§ PROVIDED INFORMATION
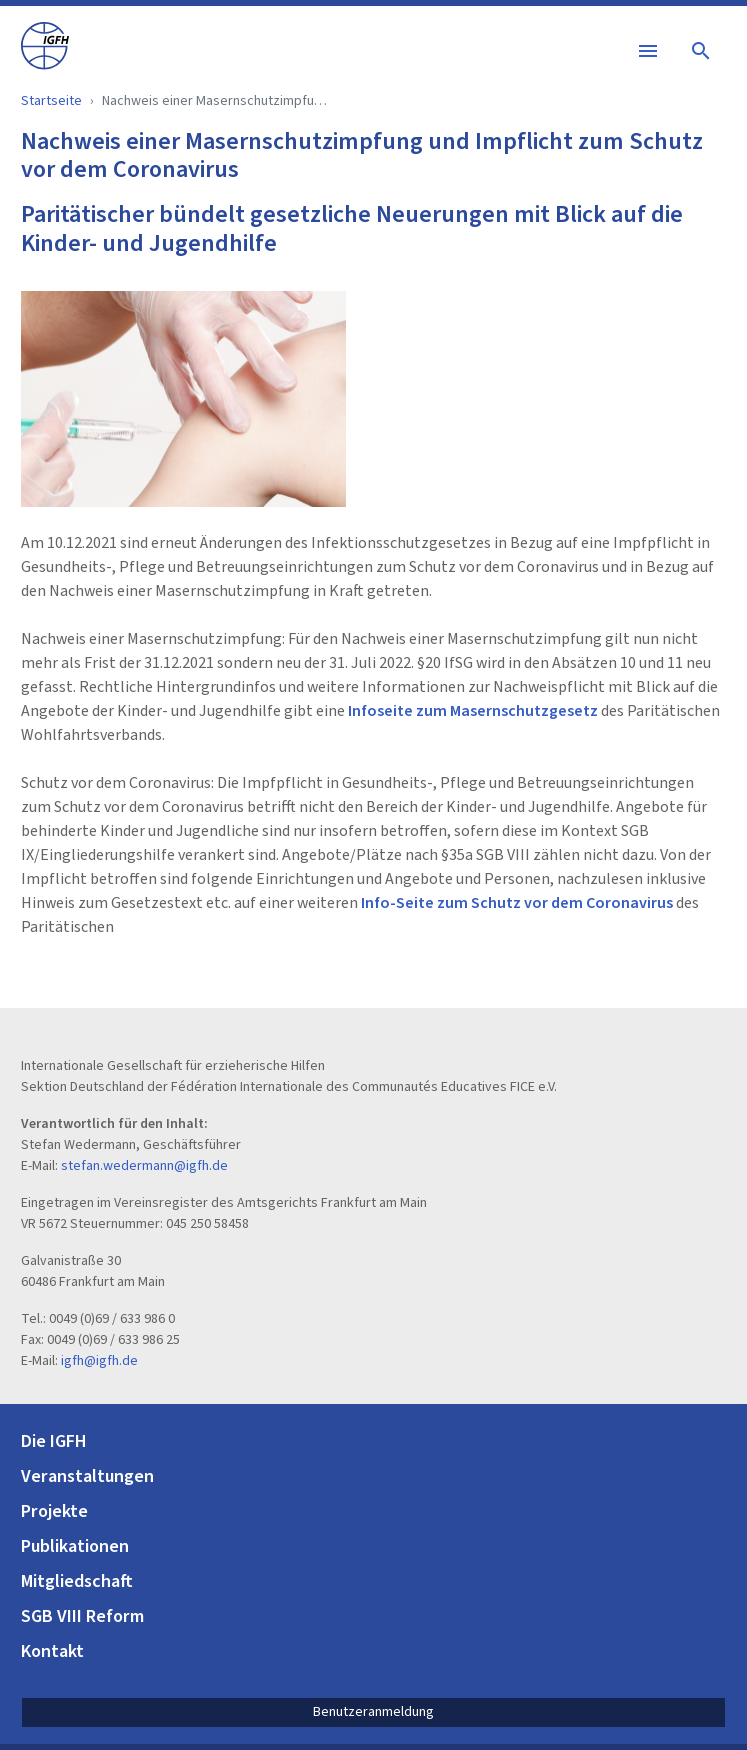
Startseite (51, 101)
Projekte (54, 1511)
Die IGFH (54, 1441)
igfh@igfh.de (99, 1361)
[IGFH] (45, 44)
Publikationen (75, 1546)
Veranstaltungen (87, 1476)
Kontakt (52, 1651)
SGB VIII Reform (82, 1616)
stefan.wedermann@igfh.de (144, 1166)
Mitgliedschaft (77, 1581)
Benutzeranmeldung (373, 1712)
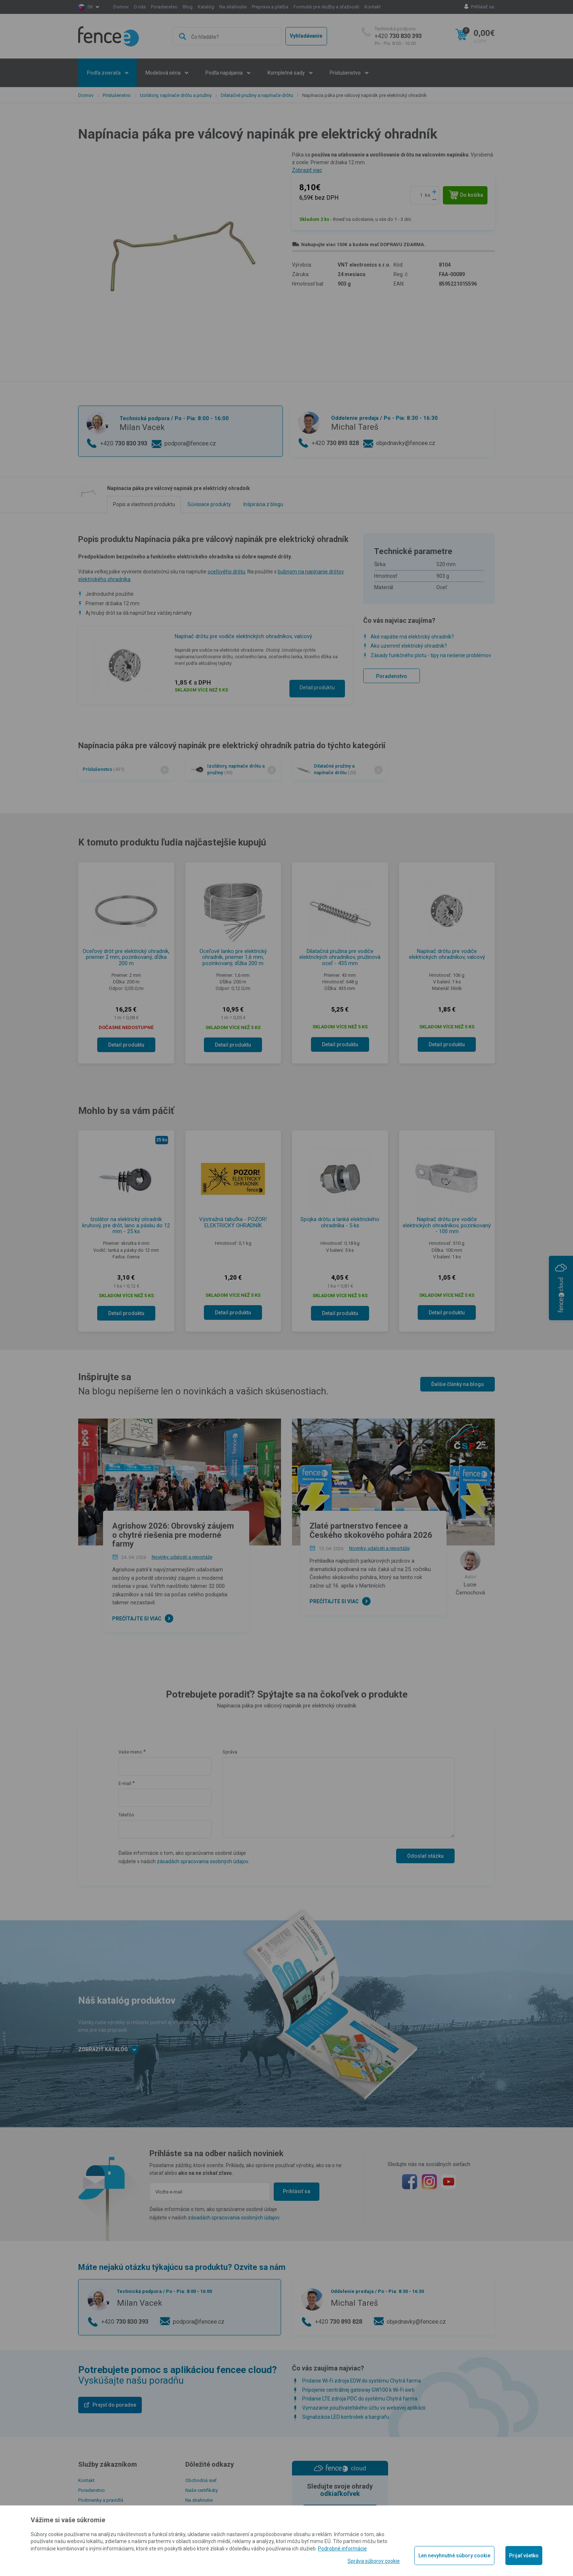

§ AIM OF THE EXERCISE
No picture belongs in the answer; the rest of the records must be repeated exactly.

§ EXPECTED OUTPUT
Startseite (51, 101)
Projekte (54, 1511)
Die IGFH (54, 1441)
igfh@igfh.de (99, 1361)
[IGFH] (45, 44)
Publikationen (75, 1546)
Veranstaltungen (87, 1476)
Kontakt (52, 1651)
SGB VIII Reform (82, 1616)
stefan.wedermann@igfh.de (144, 1166)
Mitgliedschaft (77, 1581)
Benutzeranmeldung (373, 1712)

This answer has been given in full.